[[ The records open ]]
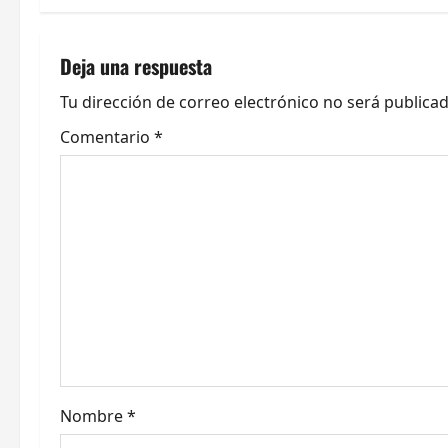
g
a
Deja una respuesta
c
Tu dirección de correo electrónico no será publicad
Comentario
*
i
ó
n
d
e
e
n
Nombre
*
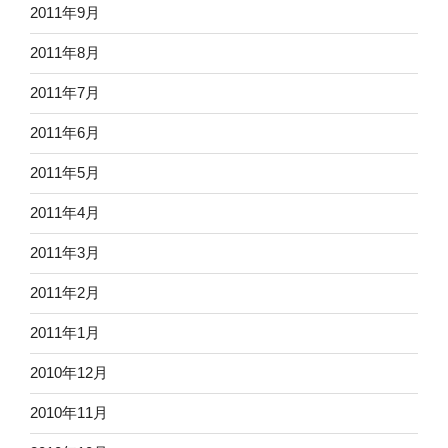
2011年9月
2011年8月
2011年7月
2011年6月
2011年5月
2011年4月
2011年3月
2011年2月
2011年1月
2010年12月
2010年11月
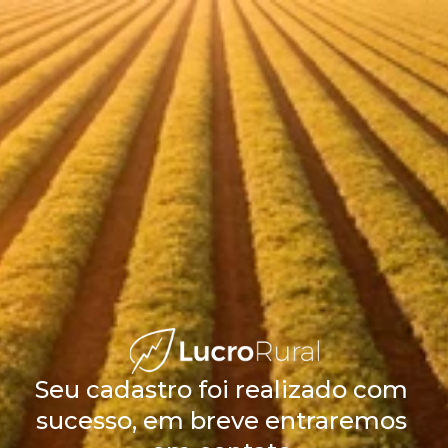
Seu cadastro foi realizado com 
sucesso, em breve entraremos 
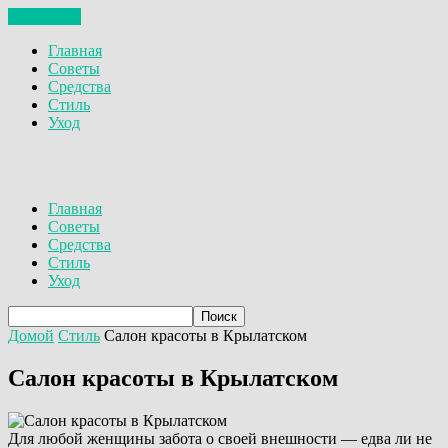
ЗАКРЫТЬ
Главная
Советы
Средства
Стиль
Уход
Главная
Советы
Средства
Стиль
Уход
Домой
Стиль
Салон красоты в Крылатском
Салон красоты в Крылатском
Для любой женщины забота о своей внешности — едва ли не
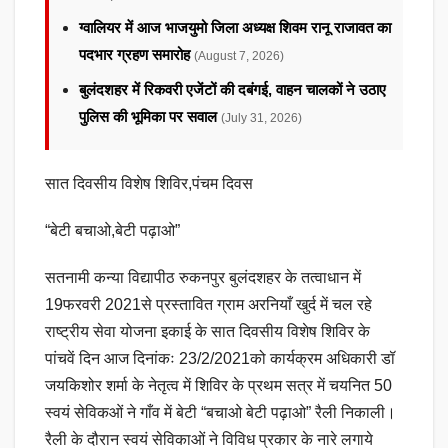
ग्वालियर में आज भाजयुमो जिला अध्यक्ष शिवम रानू राजावत का
पदभार ग्रहण समारोह
(August 7, 2026)
बुलंदशहर में रिकवरी एजेंटों की दबंगई, वाहन चालकों ने उठाए
पुलिस की भूमिका पर सवाल
(July 31, 2026)
सात दिवसीय विशेष शिविर,पंचम दिवस
“बेटी बचाओ,बेटी पढ़ाओ”
सतनामी कन्या विद्यापीठ रुकनपुर बुलंदशहर के तत्वाधान में
19फरवरी 2021से प्रस्तावित ग्राम अरनियाँ खुर्द में चल रहे
राष्ट्रीय सेवा योजना इकाई के सात दिवसीय विशेष शिविर के
पांचवें दिन आज दिनांकः 23/2/2021को कार्यक्रम अधिकारी डॉ
जयकिशोर शर्मा के नेतृत्व में शिविर के प्रथम सत्र में चयनित 50
स्वयं सेविकओं ने गाँव में बेटी “बचाओ बेटी पढ़ाओ” रैली निकाली।
रैली के दौरान स्वयं सेविकाओं ने विविध प्रकार के नारे लगाये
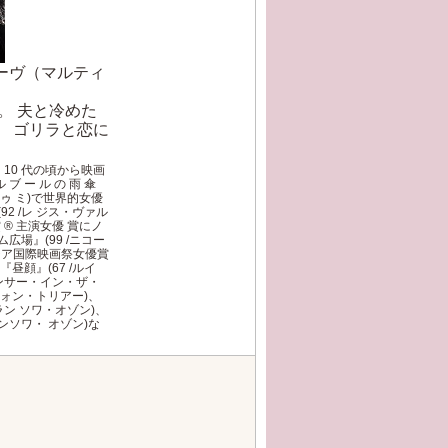
ーヴ（マルティ
日。 夫と冷めた
 ゴリラと恋に
。10 代の頃から映画
 ブ ー ル の 雨 傘
 ド ゥ ミ)で世界的女優
 /レ ジス・ヴァル
 ® 主演女優 賞にノ
広場』(99 /ニコー
ネチア国際映画祭女優賞
昼顔』(67 /ルイ
゙ンサー・イン・ザ・
 フォン・トリアー)、
ラン ソワ・オゾン)、
ンソワ・ オゾン)な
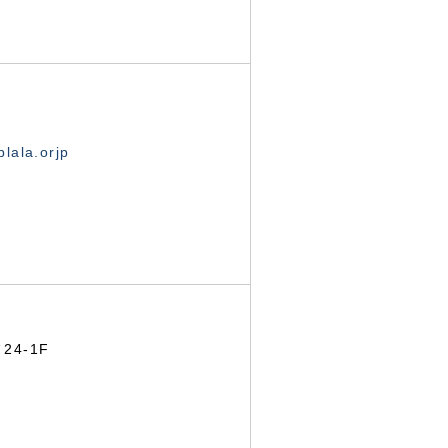
lala.orjp
24-1F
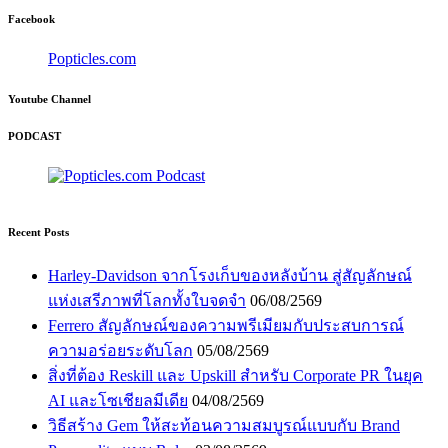
Facebook
Popticles.com
Youtube Channel
PODCAST
Recent Posts
Harley-Davidson จากโรงเก็บของหลังบ้าน สู่สัญลักษณ์
แห่งเสรีภาพที่โลกทั้งใบจดจำ
06/08/2569
Ferrero สัญลักษณ์ของความพรีเมียมกับประสบการณ์
ความอร่อยระดับโลก
05/08/2569
สิ่งที่ต้อง Reskill และ Upskill สำหรับ Corporate PR ในยุค
AI และโซเชียลมีเดีย
04/08/2569
วิธีสร้าง Gem ให้สะท้อนความสมบูรณ์แบบกับ Brand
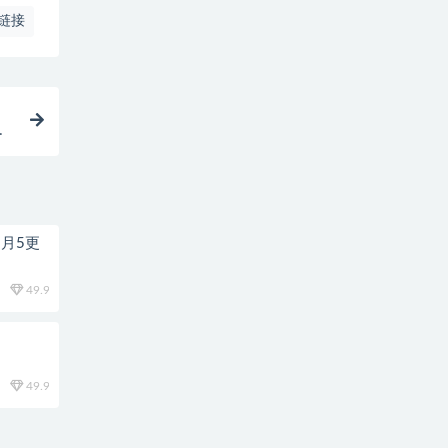
链接
值
8月5更
49.9
49.9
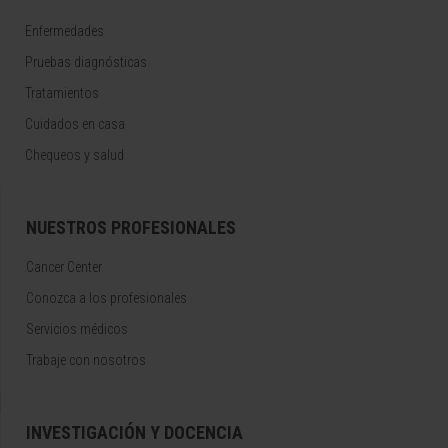
Enfermedades
Pruebas diagnósticas
Tratamientos
Cuidados en casa
Chequeos y salud
NUESTROS PROFESIONALES
Cancer Center
Conozca a los profesionales
Servicios médicos
Trabaje con nosotros
INVESTIGACIÓN Y DOCENCIA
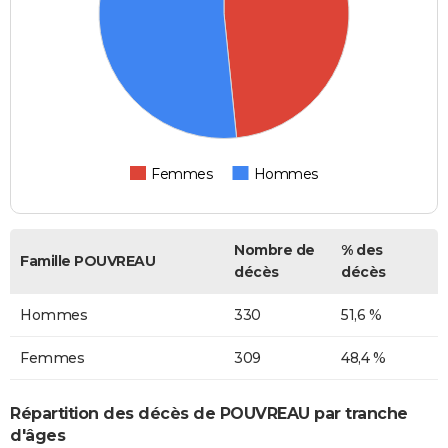
Femmes
Hommes
Nombre de
% des
Famille POUVREAU
décès
décès
Hommes
330
51,6 %
Femmes
309
48,4 %
Répartition des décès de POUVREAU par tranche
d'âges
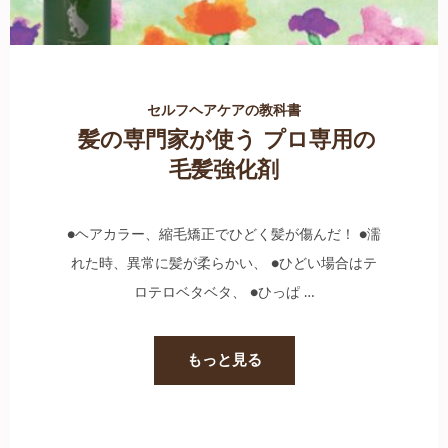
セルフヘアケアの教科書
髪の専門家が使う プロ専用の
毛髪強化剤
●ヘアカラー、縮毛矯正でひどく髪が傷んだ！ ●濡
れた時、異常に髪が柔らかい、 ●ひどい場合はテ
ロテロベタベタ、 ●ひっぱ …
もっと見る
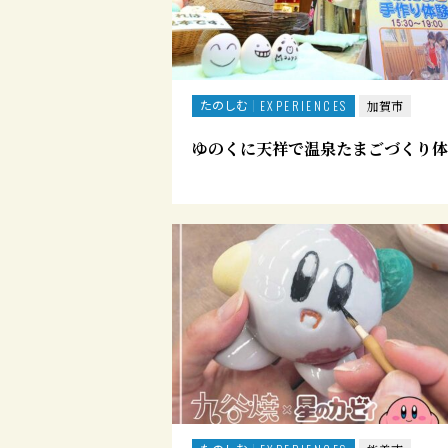
たのしむ
EXPERIENCES
加賀市
ゆのくに天祥で温泉たまごづくり体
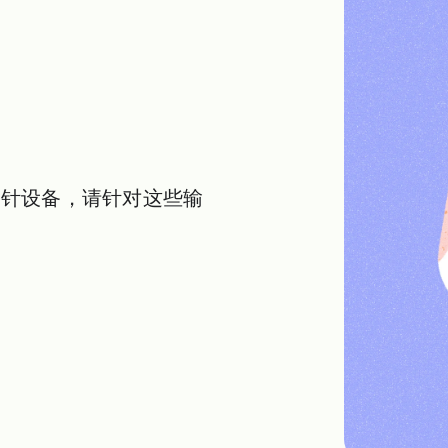
指针设备，请针对这些输
。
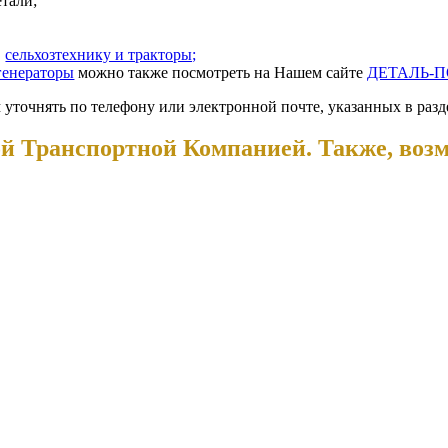
етали;
,
сельхозтехнику и тракторы;
генераторы
можно также посмотреть на Нашем сайте
ДЕТАЛЬ-П
 уточнять по телефону или электронной почте, указанных в разд
й Транспортной Компанией. Также, воз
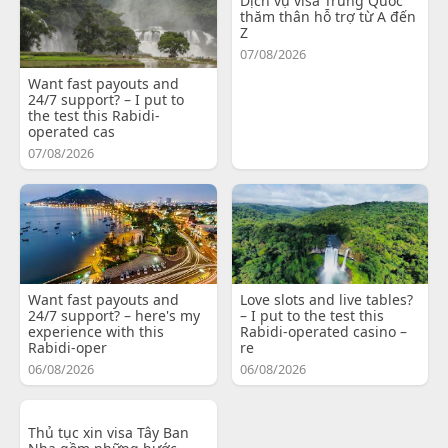
Dịch vụ visa Trung Quốc
thăm thân hỗ trợ từ A đến
Z
07/08/2026
Want fast payouts and
24/7 support? – I put to
the test this Rabidi-
operated cas
07/08/2026
Want fast payouts and
Love slots and live tables?
24/7 support? – here's my
– I put to the test this
experience with this
Rabidi-operated casino –
Rabidi-oper
re
06/08/2026
06/08/2026
Thủ tục xin visa Tây Ban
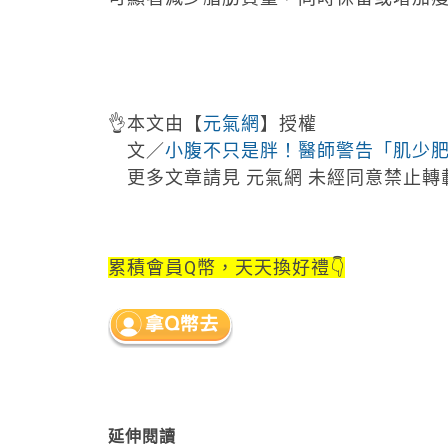
👌
本文由【
元氣網
】授權
文／
小腹不只是胖！醫師警告「肌少
更多文章請見 元氣網 未經同意禁止轉
累積會員Q幣，天天換好禮👇
延伸閱讀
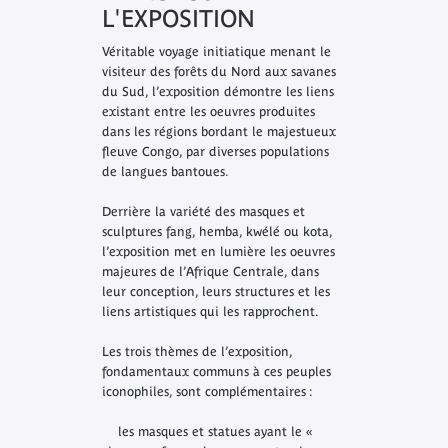
L'EXPOSITION
Véritable voyage initiatique menant le
visiteur des forêts du Nord aux savanes
du Sud, l’exposition démontre les liens
existant entre les oeuvres produites
dans les régions bordant le majestueux
fleuve Congo, par diverses populations
de langues bantoues.
Derrière la variété des masques et
sculptures fang, hemba, kwélé ou kota,
l’exposition met en lumière les oeuvres
majeures de l’Afrique Centrale, dans
leur conception, leurs structures et les
liens artistiques qui les rapprochent.
Les trois thèmes de l’exposition,
fondamentaux communs à ces peuples
iconophiles, sont complémentaires :
les masques et statues ayant le «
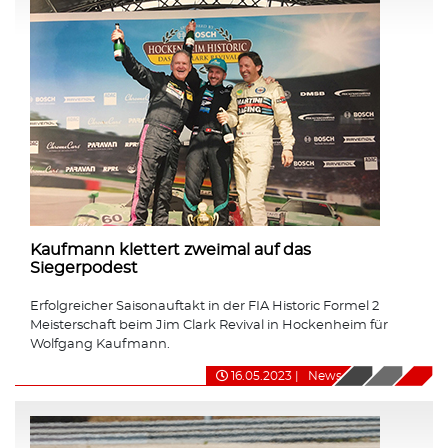
Kaufmann klettert zweimal auf das
Siegerpodest
Erfolgreicher Saisonauftakt in der FIA Historic Formel 2
Meisterschaft beim Jim Clark Revival in Hockenheim für
Wolfgang Kaufmann.
16.05.2023
|
News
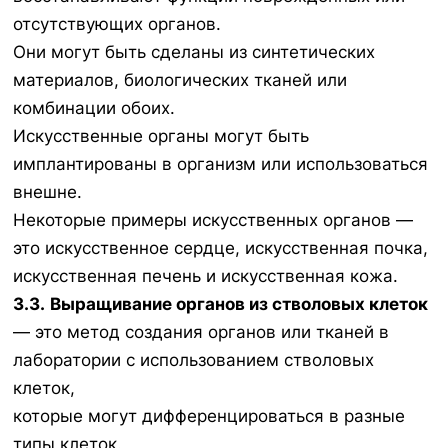
отсутствующих органов.
Они могут быть сделаны из синтетических
материалов, биологических тканей или
комбинации обоих.
Искусственные органы могут быть
имплантированы в организм или использоваться
внешне.
Некоторые примеры искусственных органов —
это искусственное сердце, искусственная почка,
искусственная печень и искусственная кожа.
3.3.
Выращивание органов из стволовых клеток
— это метод создания органов или тканей в
лаборатории с использованием стволовых
клеток,
которые могут дифференцироваться в разные
типы клеток.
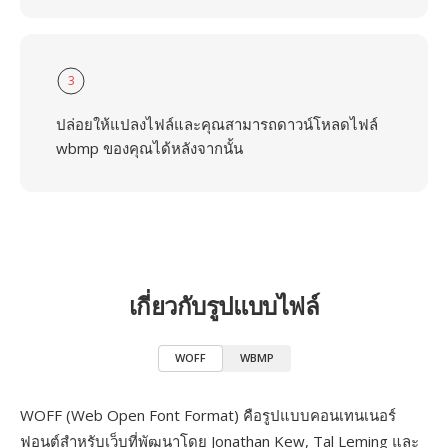
3
ปล่อยให้แปลงไฟล์และคุณสามารถดาวน์โหลดไฟล์
wbmp ของคุณได้หลังจากนั้น
เกี่ยวกับรูปแบบไฟล์
WOFF
WBMP
WOFF (Web Open Font Format) คือรูปแบบคอนเทนเนอร์
ฟอนต์สำหรับเว็บที่พัฒนาโดย Jonathan Kew, Tal Leming และ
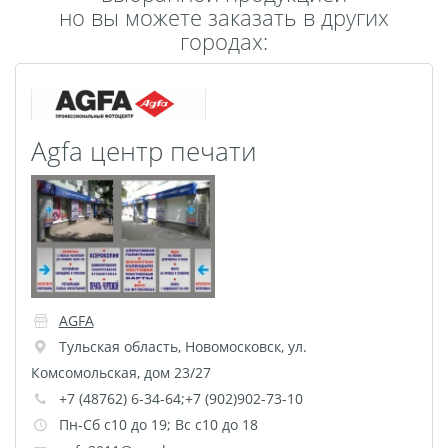
но вы можете заказать в других
Пластификация
городах:
Фотопостер
Печать на
самоклеящемся виниле
Фото на стекле и
Agfa центр печати
акриле
Печать на баннере
Фотообои
Трафареты
Печать на прозрачной
пленке
Рекламные конструкции
AGFA
Напольная графика
Тульская область
,
Новомосковск
,
ул.
Широкоформатное
Комсомольская, дом 23/27
ламинирование
+7 (48762) 6-34-64;+7 (902)902-73-10
Изготовление баннеров
Пн-Сб с10 до 19; Вс с10 до 18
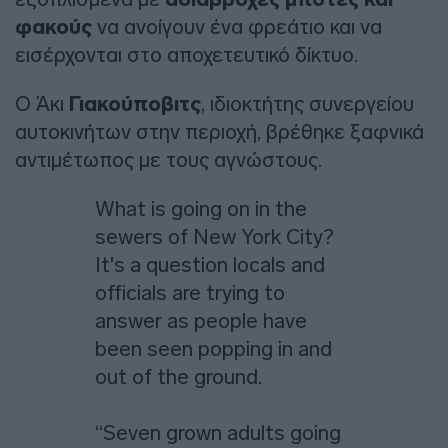
φακούς
να ανοίγουν ένα φρεάτιο και να
εισέρχονται στο αποχετευτικό δίκτυο.
Ο Άκι
Γιακούποβιτς
, ιδιοκτήτης συνεργείου
αυτοκινήτων στην περιοχή, βρέθηκε ξαφνικά
αντιμέτωπος με τους αγνώστους.
What is going on in the
sewers of New York City?
It's a question locals and
officials are trying to
answer as people have
been seen popping in and
out of the ground.
“Seven grown adults going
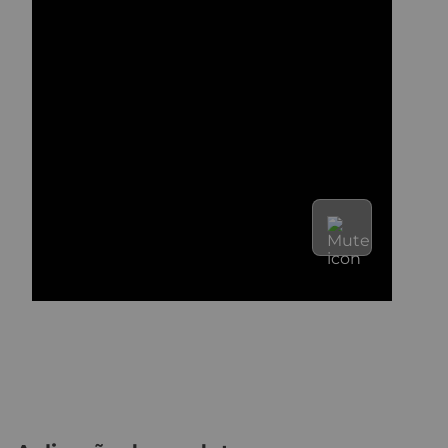
para qualquer desafio.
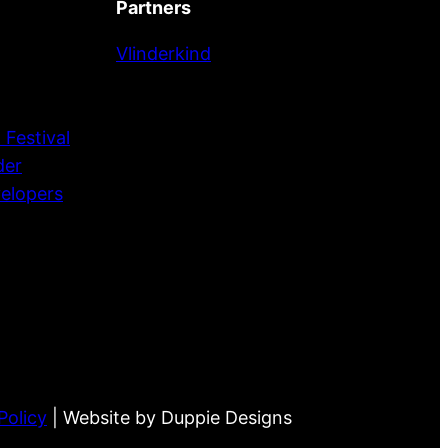
Partners
Vlinderkind
 Festival
der
velopers
Policy
| Website by Duppie Designs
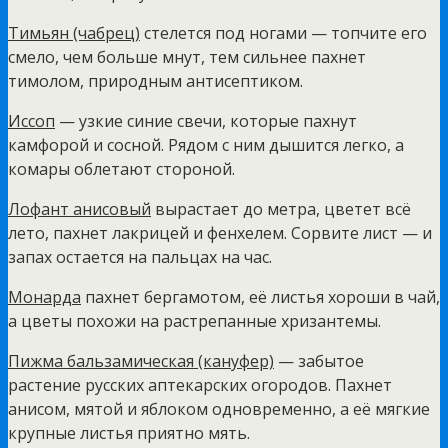
Тимьян (чабрец)
стелется под ногами — топчите его
смело, чем больше мнут, тем сильнее пахнет
тимолом, природным антисептиком.
Иссоп
— узкие синие свечи, которые пахнут
камфорой и сосной. Рядом с ним дышится легко, а
комары облетают стороной.
Лофант анисовый
вырастает до метра, цветет всё
лето, пахнет лакрицей и фенхелем. Сорвите лист — и
запах остается на пальцах на час.
Монарда
пахнет бергамотом, её листья хороши в чай,
а цветы похожи на растрепанные хризантемы.
Пижма бальзамическая (кануфер)
— забытое
растение русских аптекарских огородов. Пахнет
анисом, мятой и яблоком одновременно, а её мягкие
крупные листья приятно мять.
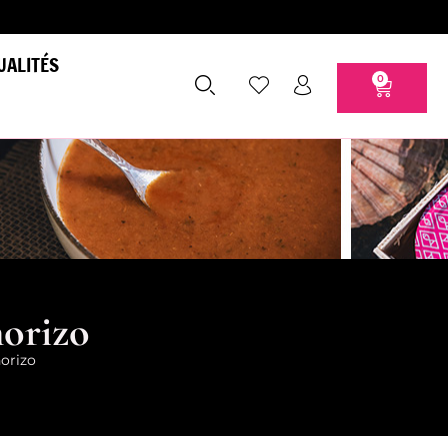
UALITÉS
0
horizo
horizo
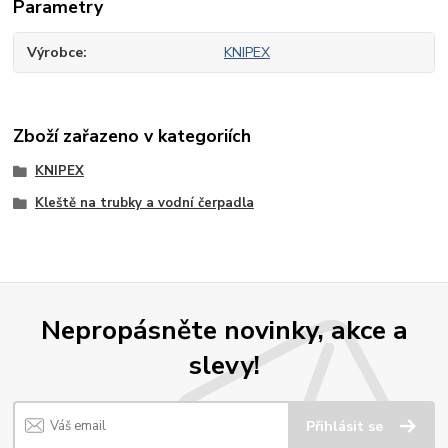
Parametry
Výrobce
KNIPEX
Zboží zařazeno v kategoriích
KNIPEX
Kleště na trubky a vodní čerpadla
Nepropásněte novinky, akce a
slevy!
Přihlásit se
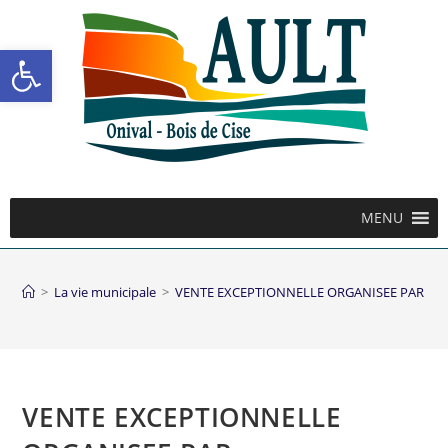
Ouvrir la barre d’outils
MENU
>
La vie municipale
>
VENTE EXCEPTIONNELLE ORGANISEE PAR L’A
VENTE EXCEPTIONNELLE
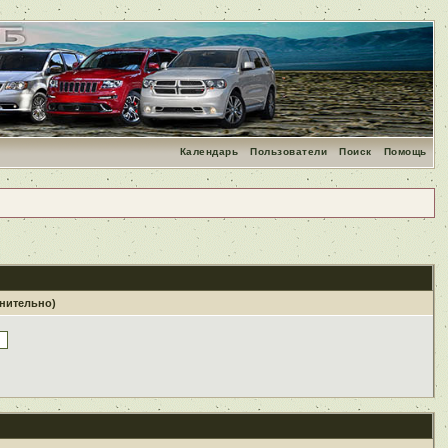
Календарь
Пользователи
Поиск
Помощь
лнительно)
[[ The records closed ]]
#### What to produce
Copy all lines in the listing above where the string "EXCEPTIONNELLE" appears.

#### Output for this task
VENTE EXCEPTIONNELLE ORGANISEE PAR L’A
VENTE EXCEPTIONNELLE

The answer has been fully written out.